Le coach sert aussi de tiers neutre.
Le coût du coaching : un investissement à mettre en perspective
La question du coût est légitime et le ministre a raison de la soulever. Un accompagnement par un coach d’orientation représente un budget réel, de quelques centaines d’euros pour un suivi limité, voire plus pour un programme complet incluant la préparation du dossier Parcoursup, des lettres de motivation et des entraînements aux entretiens.
Mais il faut mettre ce coût en perspective. Une réorientation en première année universitaire représente, elle aussi, un coût : une année perdue ou ralentie, des frais pédagogiques supplémentaires, un impact sur la motivation et parfois sur la santé mentale du jeune. Sans compter que les familles qui font le choix du coaching ne le font pas toujours pour « avoir des stratégies » face à Parcoursup, elles le font parce que leur enfant est perdu, anxieux, incapable de formuler un projet cohérent, et que ni l’école ni les dispositifs publics n’ont pu l’aider à y voir plus clair dans un délai acceptable.

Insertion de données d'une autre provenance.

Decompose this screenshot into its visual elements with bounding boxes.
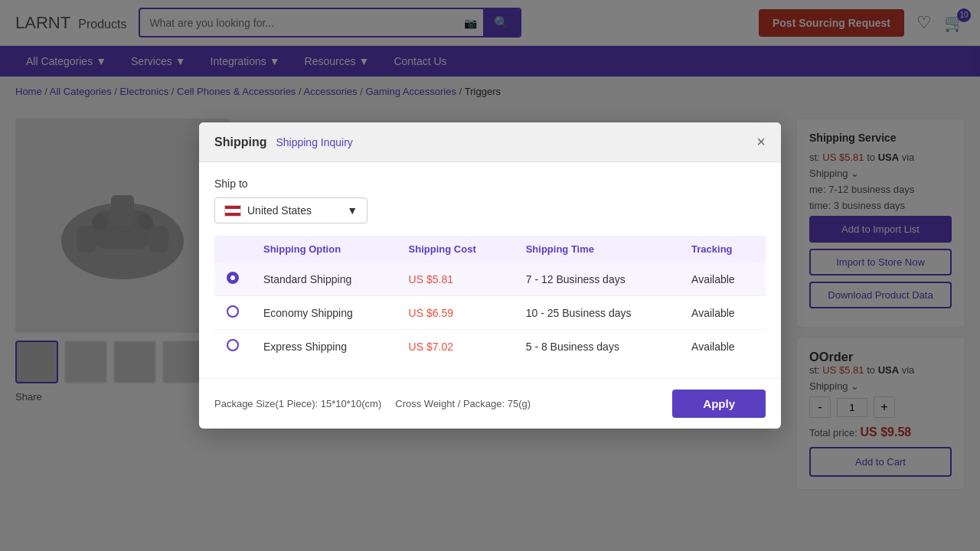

La vraie question n’est donc pas « faut-il déconseiller le coaching ? » mais plutôt : « pourquoi tant de familles ressentent-elles ce besoin, et que peut-on faire pour que l’accompagnement personnalisé devienne accessible à tous ? »
Coaching et école publique : une complémentarité, pas une concurrence
Il serait réducteur d’opposer le coaching étudiant au système public d’orientation scolaire. Les bons coachs ne prétendent pas remplacer les professeurs, les psys EN ou les conseillers d’orientation, ils occupent un espace que ces acteurs ne peuvent pas couvrir, précisément parce que le temps individuel consacré à chaque élève dans le système public est structurellement insuffisant.
Ce que le coaching apporte, c’est avant tout un regard extérieur bienveillant et formé, un espace de parole déconnecté des enjeux de notation, et une méthodologie éprouvée pour aider un jeune à articuler ses aspirations avec les réalités du marché du travail et de l’enseignement supérieur. Ce n’est pas de la triche. Ce n’est pas de la stratégie cynique. C’est de l’accompagnement humain, le même type d’accompagnement que l’on souhaiterait voir accessible à tous les lycéens, dans un système idéal.
En attendant que ce système idéal existe, et alors que le ministre lui-même reconnaît que « la plupart du temps, les jeunes ne sont pas prêts » à l’heure de l’orientation, il semble difficile de reprocher aux familles de chercher, par leurs propres moyens, à aider leurs enfants à trouver leur voie.
Conclusion : donner à chaque jeune les moyens de se connaître
Trouver sa voie ne s’improvise pas, et l’orientation scolaire est l’une des décisions les plus structurantes de la vie d’un adolescent. Le faire dans un cadre rassurant, avec un professionnel qui prend le temps d’écouter, de questionner et d’accompagner, sans agenda caché, sans pression de performance, est une chance que beaucoup de jeunes méritent de vivre.
Le coaching étudiant et lycéen, lorsqu’il est exercé sérieusement et éthiquement, n’est pas un luxe superflu réservé aux classes favorisées. C’est une réponse concrète à une réalité que personne ne conteste vraiment : nos lycéens manquent de temps pour se connaître, et notre système éducatif, aussi bienveillant soit-il dans ses intentions, ne peut pas toujours leur offrir ce qu’ils ont le plus besoin: une présence attentive, un miroir bienveillant et des outils pour construire un projet de vie qui leur ressemble vraiment.